After the Texas School Board adopted landmark changes to textbooks last week, one California lawmaker is pushing his proposal to make sure those changes don't end up here.
"What I'm afraid of is that the Texas curriculum will, in fact, be the standard for a lot of the social science/history textbooks, and that we end up having to then adopt that particular textbook," said state Sen. Leland Yee (D-San Francisco).
The new Texas version will give more prominence to Christian and/or conservative information by:
- Encouraging students to question the separation of church and state doctrine,
- Adding the conservative resurgence of the 1980s and '90s, such as the influence of the Moral Majority; but not liberal or minority-rights groups,
- and replacing the word "capitalism" with "free market."

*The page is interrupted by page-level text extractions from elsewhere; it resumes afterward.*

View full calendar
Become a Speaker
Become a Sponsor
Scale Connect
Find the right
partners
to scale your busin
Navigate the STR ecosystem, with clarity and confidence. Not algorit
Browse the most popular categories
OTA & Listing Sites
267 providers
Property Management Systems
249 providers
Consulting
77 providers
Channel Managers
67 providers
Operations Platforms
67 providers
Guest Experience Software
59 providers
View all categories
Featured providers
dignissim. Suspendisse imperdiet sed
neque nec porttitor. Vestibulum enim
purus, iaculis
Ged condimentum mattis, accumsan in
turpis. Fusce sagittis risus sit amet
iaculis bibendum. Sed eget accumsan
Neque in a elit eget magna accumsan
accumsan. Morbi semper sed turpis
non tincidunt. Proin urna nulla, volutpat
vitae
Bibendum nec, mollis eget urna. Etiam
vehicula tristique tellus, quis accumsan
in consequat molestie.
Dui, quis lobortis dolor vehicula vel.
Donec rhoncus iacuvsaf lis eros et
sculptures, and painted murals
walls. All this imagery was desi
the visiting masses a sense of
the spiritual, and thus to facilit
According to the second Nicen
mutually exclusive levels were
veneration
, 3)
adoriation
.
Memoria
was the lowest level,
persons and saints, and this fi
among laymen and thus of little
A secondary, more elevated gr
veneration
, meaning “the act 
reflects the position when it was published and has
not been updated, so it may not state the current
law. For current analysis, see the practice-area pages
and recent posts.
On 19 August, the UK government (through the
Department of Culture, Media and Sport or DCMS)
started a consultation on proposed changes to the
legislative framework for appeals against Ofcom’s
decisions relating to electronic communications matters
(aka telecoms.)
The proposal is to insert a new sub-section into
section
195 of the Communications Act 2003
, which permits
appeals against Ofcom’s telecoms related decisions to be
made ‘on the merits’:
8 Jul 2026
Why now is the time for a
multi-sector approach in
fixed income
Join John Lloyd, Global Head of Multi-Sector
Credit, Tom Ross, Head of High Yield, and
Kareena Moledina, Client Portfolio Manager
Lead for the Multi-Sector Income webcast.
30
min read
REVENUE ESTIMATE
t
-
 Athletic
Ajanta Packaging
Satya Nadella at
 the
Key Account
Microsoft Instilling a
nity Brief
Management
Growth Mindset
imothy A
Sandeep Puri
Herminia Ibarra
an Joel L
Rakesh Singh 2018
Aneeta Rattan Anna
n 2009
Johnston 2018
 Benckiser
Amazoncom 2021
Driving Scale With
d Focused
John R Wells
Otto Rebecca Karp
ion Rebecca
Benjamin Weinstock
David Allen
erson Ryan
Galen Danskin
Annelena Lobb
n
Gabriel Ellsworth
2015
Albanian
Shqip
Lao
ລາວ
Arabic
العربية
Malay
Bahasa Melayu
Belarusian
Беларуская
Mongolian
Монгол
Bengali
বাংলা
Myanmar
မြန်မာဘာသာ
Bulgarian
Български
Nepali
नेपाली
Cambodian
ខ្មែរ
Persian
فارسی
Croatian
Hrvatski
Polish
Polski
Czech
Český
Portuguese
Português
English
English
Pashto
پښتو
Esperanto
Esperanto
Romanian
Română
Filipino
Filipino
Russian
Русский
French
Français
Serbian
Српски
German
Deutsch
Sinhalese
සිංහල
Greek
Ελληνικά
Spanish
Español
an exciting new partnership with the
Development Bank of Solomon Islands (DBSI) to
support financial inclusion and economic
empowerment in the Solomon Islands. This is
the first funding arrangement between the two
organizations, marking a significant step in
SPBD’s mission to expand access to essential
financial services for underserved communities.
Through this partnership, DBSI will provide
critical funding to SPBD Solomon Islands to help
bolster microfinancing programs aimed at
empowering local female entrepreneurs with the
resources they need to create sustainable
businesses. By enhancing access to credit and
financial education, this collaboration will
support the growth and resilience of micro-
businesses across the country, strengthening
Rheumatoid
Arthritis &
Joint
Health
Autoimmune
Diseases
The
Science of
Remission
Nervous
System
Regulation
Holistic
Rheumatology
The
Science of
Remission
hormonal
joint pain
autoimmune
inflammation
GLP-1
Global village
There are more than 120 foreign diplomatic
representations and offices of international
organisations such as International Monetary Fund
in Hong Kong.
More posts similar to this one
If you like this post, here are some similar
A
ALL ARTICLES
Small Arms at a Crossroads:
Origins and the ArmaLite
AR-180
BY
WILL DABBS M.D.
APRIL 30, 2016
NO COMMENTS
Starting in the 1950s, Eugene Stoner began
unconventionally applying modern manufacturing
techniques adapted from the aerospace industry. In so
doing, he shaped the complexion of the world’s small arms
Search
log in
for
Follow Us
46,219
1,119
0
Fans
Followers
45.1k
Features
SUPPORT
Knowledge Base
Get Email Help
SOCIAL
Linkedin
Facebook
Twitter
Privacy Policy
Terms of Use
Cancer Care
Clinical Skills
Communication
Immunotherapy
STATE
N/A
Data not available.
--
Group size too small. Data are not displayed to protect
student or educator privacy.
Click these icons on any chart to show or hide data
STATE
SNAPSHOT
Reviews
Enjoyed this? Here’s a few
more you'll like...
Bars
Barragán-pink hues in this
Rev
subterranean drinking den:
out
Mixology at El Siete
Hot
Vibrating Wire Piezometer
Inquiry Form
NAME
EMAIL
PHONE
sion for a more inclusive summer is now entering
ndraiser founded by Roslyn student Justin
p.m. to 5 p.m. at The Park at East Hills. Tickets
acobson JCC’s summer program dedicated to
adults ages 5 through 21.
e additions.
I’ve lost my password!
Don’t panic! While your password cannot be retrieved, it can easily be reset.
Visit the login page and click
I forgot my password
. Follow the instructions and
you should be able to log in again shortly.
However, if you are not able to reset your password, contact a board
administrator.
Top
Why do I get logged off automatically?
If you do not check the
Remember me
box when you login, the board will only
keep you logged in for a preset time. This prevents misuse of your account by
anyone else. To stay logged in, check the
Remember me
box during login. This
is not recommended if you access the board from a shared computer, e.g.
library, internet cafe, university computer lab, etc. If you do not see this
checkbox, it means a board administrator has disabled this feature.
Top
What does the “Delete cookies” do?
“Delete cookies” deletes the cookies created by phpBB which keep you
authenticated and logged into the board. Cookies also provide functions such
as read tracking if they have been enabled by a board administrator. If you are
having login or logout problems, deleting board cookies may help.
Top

Yee says Texas also approved downplaying Latino history and civil rights programs.
"It is these kinds of whitewashing that goes on in the Texas curriculum that is of tremendous concern to me," said Yee.
Texas is such a large textbook buyer that publishers may not want to print a different edition for other states, and it doesn't help that California can't update its textbook requirements for publishers because of budget problems.
Randy Thomasson, from the conservative group SaveCalifornia.com, thinks textbooks have been too liberal.
"Texas is really setting the standard of what is more accurate than what used to be," said Thomasson.
Some Christian parents just want their kids' textbooks to be accurate.
"I think it's really sad that they would try to kind of alter and leave part of our history out of the books," said Monica Collard, a parent from Walnut Creek.
"Our textbooks have been so rewritten so many times, it really doesn't portray authentic history," said David DelPadre, a parent from Mission Viejo.
Under pressure, Thomas Jefferson was reinstated to a list of political philosophers that the Texas students will study. He was originally deleted because of his belief in separation of church and state.